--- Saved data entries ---
- - - - - - -

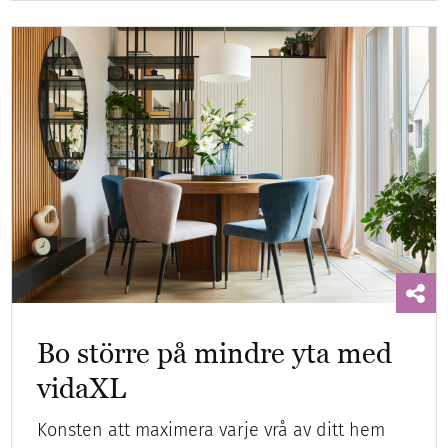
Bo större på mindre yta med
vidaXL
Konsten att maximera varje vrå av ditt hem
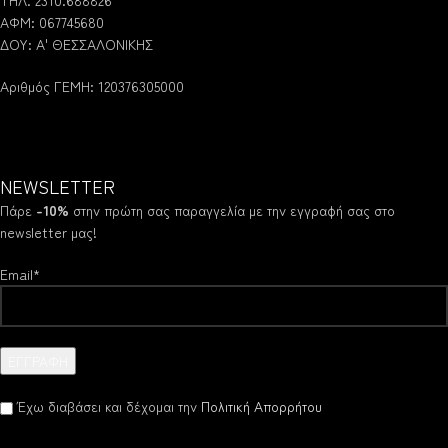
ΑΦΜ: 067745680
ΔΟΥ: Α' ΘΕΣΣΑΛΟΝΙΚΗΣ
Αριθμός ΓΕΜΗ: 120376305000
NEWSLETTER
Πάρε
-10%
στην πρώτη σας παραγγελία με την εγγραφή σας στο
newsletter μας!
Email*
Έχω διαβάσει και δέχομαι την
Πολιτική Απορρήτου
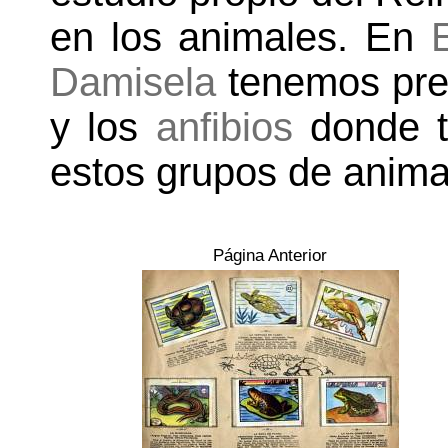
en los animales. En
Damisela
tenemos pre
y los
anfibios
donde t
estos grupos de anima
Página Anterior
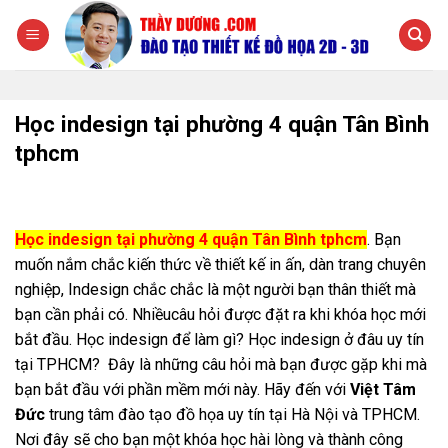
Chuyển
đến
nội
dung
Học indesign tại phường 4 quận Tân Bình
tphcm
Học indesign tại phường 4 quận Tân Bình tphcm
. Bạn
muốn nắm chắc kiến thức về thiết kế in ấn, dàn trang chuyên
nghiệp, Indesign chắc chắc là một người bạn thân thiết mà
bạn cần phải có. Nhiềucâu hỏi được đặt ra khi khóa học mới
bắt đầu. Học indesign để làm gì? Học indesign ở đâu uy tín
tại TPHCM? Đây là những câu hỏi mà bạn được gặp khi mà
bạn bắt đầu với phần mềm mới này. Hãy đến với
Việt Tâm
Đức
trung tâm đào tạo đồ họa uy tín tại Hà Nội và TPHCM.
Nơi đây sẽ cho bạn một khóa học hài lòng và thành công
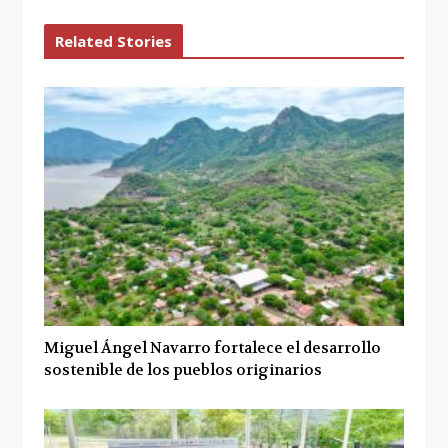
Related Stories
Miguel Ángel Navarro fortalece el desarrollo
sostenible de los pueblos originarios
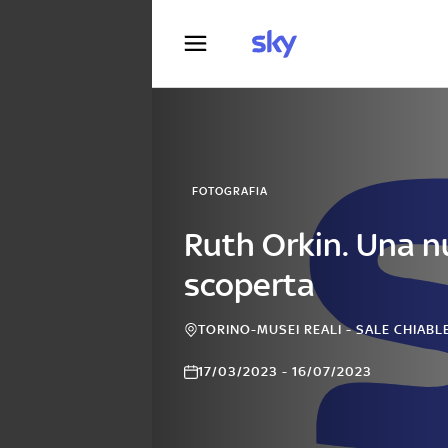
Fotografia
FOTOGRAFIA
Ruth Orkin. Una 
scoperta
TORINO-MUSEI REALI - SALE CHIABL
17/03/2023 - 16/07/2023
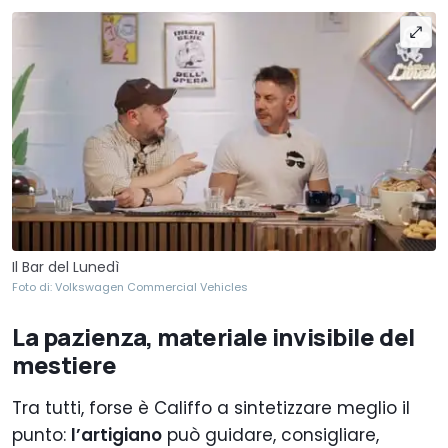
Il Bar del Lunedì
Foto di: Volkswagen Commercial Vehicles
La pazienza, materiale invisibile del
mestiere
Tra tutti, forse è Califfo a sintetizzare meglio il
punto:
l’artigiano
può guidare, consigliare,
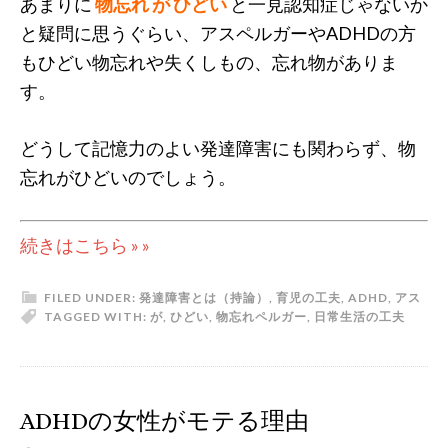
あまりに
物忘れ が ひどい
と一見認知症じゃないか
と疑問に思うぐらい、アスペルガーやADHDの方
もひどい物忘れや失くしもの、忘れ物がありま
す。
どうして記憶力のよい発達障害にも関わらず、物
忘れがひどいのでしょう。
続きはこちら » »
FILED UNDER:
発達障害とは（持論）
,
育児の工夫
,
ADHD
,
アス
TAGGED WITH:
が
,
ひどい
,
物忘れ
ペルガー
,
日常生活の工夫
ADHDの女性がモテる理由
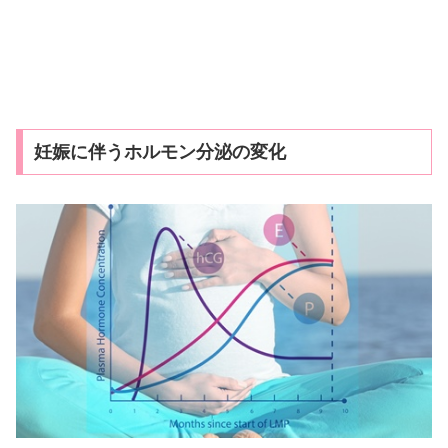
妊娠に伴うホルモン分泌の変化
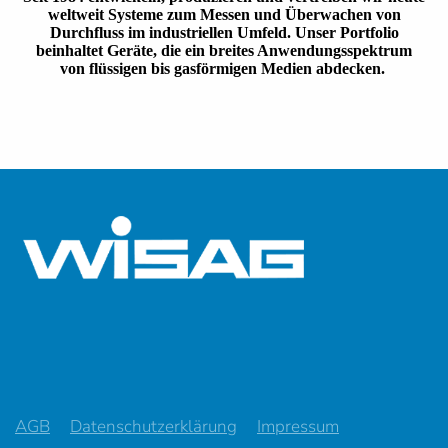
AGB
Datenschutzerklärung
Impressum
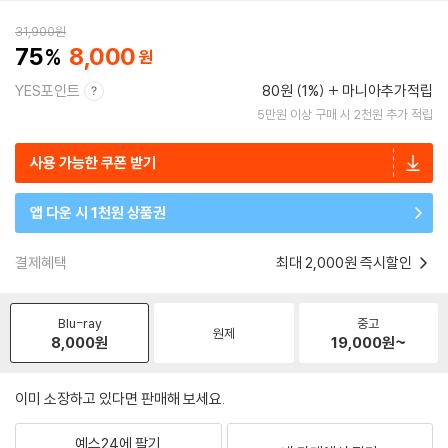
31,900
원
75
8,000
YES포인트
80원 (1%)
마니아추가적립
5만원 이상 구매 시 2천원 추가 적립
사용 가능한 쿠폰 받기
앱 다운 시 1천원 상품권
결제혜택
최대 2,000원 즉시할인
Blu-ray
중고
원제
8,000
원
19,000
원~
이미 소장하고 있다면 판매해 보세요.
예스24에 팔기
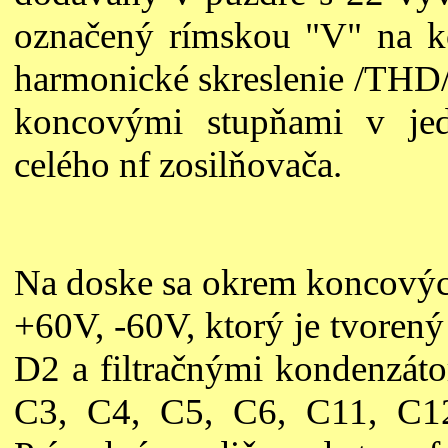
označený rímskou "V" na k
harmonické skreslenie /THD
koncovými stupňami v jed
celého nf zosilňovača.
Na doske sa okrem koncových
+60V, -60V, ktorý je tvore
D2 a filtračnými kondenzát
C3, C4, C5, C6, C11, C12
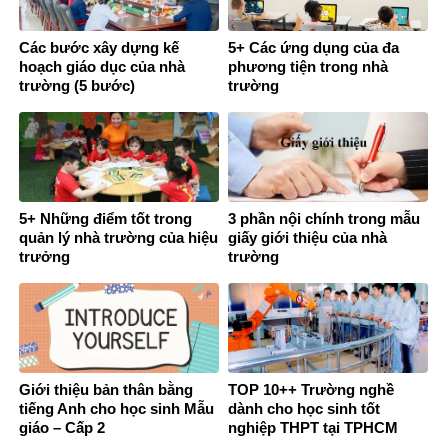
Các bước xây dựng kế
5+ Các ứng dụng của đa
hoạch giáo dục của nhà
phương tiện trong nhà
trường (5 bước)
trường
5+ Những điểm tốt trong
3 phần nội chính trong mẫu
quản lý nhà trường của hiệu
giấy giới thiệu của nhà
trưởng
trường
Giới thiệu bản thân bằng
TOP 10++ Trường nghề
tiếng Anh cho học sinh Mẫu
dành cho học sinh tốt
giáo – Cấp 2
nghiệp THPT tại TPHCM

- - - - - - -

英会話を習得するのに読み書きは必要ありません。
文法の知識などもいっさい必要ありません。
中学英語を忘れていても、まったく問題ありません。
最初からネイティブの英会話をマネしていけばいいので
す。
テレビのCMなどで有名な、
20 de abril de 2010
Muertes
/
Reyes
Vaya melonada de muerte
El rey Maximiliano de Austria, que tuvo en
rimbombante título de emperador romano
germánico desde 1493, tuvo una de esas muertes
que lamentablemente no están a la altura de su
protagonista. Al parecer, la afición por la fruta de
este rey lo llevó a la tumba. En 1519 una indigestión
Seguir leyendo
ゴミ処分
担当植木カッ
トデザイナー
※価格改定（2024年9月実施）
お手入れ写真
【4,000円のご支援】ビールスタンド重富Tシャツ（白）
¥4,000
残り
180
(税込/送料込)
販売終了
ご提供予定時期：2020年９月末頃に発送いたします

- - - - - - -

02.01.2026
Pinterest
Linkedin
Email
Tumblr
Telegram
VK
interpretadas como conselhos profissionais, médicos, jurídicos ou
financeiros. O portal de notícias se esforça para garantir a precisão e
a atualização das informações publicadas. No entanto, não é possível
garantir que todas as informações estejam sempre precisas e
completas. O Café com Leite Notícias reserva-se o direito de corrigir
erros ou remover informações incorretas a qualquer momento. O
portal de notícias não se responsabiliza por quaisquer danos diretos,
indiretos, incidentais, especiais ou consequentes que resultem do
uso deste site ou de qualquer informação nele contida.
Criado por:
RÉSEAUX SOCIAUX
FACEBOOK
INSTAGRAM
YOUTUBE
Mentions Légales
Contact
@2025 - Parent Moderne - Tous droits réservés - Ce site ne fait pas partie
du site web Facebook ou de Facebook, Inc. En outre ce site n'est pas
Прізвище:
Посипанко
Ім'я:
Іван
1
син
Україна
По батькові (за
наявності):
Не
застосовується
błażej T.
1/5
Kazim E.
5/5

- - - - - - -

--- WHAT THIS TASK INVOLVES ---
Go through the entries above and report each line with the string "thiệu" in it.

--- EXERCISE OUTPUT ---
giấy giới thiệu của nhà
Giới thiệu bản thân bằng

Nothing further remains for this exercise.